A run-off vote to choose who replaces Hamid Karzai was held on Saturday. Final results are due in July.
Dr Abdullah won most votes in the first round in April, but did not secure an outright majority.
There was no immediate comment from Mr Ghani, a former World Bank economist.
Mr Karzai, who has served two terms as Afghanistan's first and only president since the Taliban were ousted in 2001, is obliged by law to stand down after the latest election, which would be the country's first peaceful transfer of power.
He is expected to hand over to his successor in August.
Dr Abdullah said that a number of his observers had been beaten up, detained and only released on Tuesday.
He accused President Karzai of not being neutral and said important concerns he had raised over the election had been ignored.
He complained that there had been no clarification over what he had called inflated turnout figures - and no explanation for the sacking of several thousand election workers after the first round.
Dr Abdullah added that he had also demanded that a senior member of the Independent Election Commission should be suspended, but this had not happened.
"The counting process should stop immediately and if that continues, it will have no legitimacy," Dr Abdullah told reporters.
Ballot boxes have yet to reach Kabul for votes to be counted but the former foreign minister said preliminary evidence gathered by his team showed widespread fraud.
According to initial reports received by his staff, Mr Ghani is leading by nearly a million votes after Saturday's run-off, Reuters news agency reported.
The United Nations said Dr Abdullah's remarks came as a surprise.
"We regret this step, and at the same time we will keep working with both campaigns and the election commission," UN mission spokesman Ari Gaitanis told AFP news agency.
Dr Abdullah pulled out of Afghanistan's 2009 presidential election which was also marred by claims of mass fraud.
UN and US officials have been urging both contenders in this year's race to give officials time to count votes and look into possible malpractice.
Dr Abdullah's demands raise the prospect of a political crisis at a crucial time for Afghanistan.

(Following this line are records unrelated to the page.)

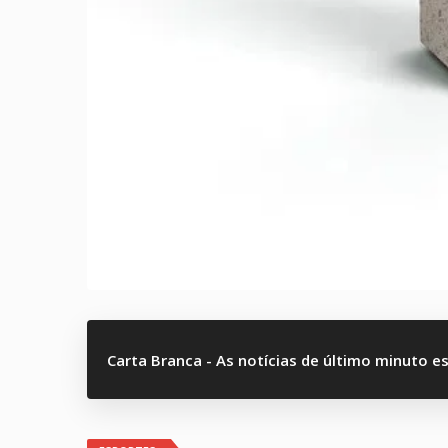
Carta Branca - As notícias de último minuto e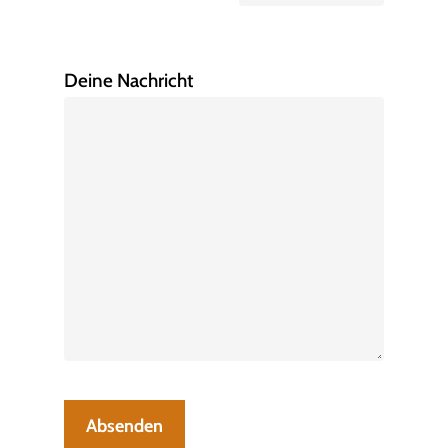
Bitte lasse dieses Feld leer.
Deine Nachricht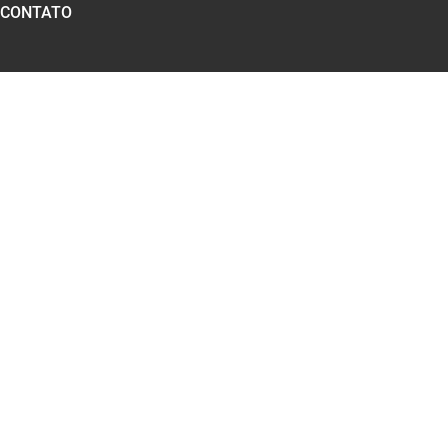
CONTATO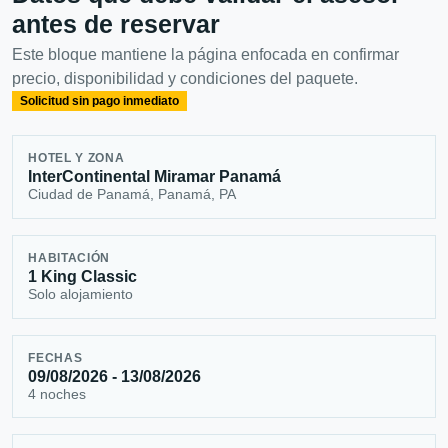
antes de reservar
Este bloque mantiene la página enfocada en confirmar
precio, disponibilidad y condiciones del paquete.
Solicitud sin pago inmediato
HOTEL Y ZONA
InterContinental Miramar Panamá
Ciudad de Panamá, Panamá, PA
HABITACIÓN
1 King Classic
Solo alojamiento
FECHAS
09/08/2026 - 13/08/2026
4 noches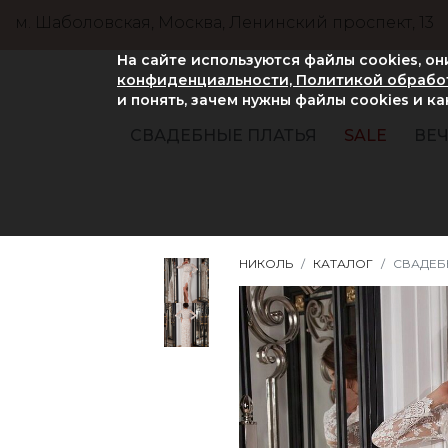
м. Шаболовская, Москва, Ленинский проспект, 13
На сайте используются файлы cookies, о
конфиденциальности, Политикой обработ
и понять, зачем нужны файлы сookies и к
СВАДЕБНЫЕ ПЛАТЬЯ
SALE
ВЕЧ
НИКОЛЬ
КАТАЛОГ
СВАДЕБН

Nato-led combat troops who have been battling the Taliban are due to leave by the end of the year and a major security deal with the US remains unsigned.
The BBC's Bilal Sarwary in Kabul says the election process has been thrown into crisis and it is unclear who can resolve it.
Afghan security forces have detained more than a dozen people accused of committing fraud following Saturday's vote.
Of 6,204 polling centres open across the country, 160 were shut because of either fraud claims or security threats, our correspondent reports.